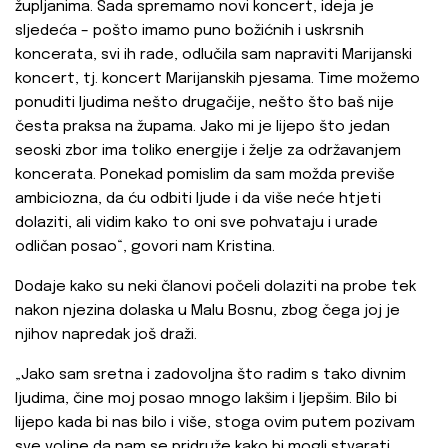
župljanima. Sada spremamo novi koncert, ideja je
sljedeća – pošto imamo puno božićnih i uskrsnih
koncerata, svi ih rade, odlučila sam napraviti Marijanski
koncert, tj. koncert Marijanskih pjesama. Time možemo
ponuditi ljudima nešto drugačije, nešto što baš nije
česta praksa na župama. Jako mi je lijepo što jedan
seoski zbor ima toliko energije i želje za održavanjem
koncerata. Ponekad pomislim da sam možda previše
ambiciozna, da ću odbiti ljude i da više neće htjeti
dolaziti, ali vidim kako to oni sve pohvataju i urade
odličan posao“, govori nam Kristina.
Dodaje kako su neki članovi počeli dolaziti na probe tek
nakon njezina dolaska u Malu Bosnu, zbog čega joj je
njihov napredak još draži.
„Jako sam sretna i zadovoljna što radim s tako divnim
ljudima, čine moj posao mnogo lakšim i ljepšim. Bilo bi
lijepo kada bi nas bilo i više, stoga ovim putem pozivam
sve voljne da nam se pridruže kako bi mogli stvarati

○ ○ ○ ○ ○

> **AIM OF THE EXERCISE**: Nothing but the lines from the one with "lijepo kada bi" through the end of the data above should be reproduced, each exactly, both ends included.

> **ANSWER**:
lijepo kada bi nas bilo i više, stoga ovim putem pozivam
sve voljne da nam se pridruže kako bi mogli stvarati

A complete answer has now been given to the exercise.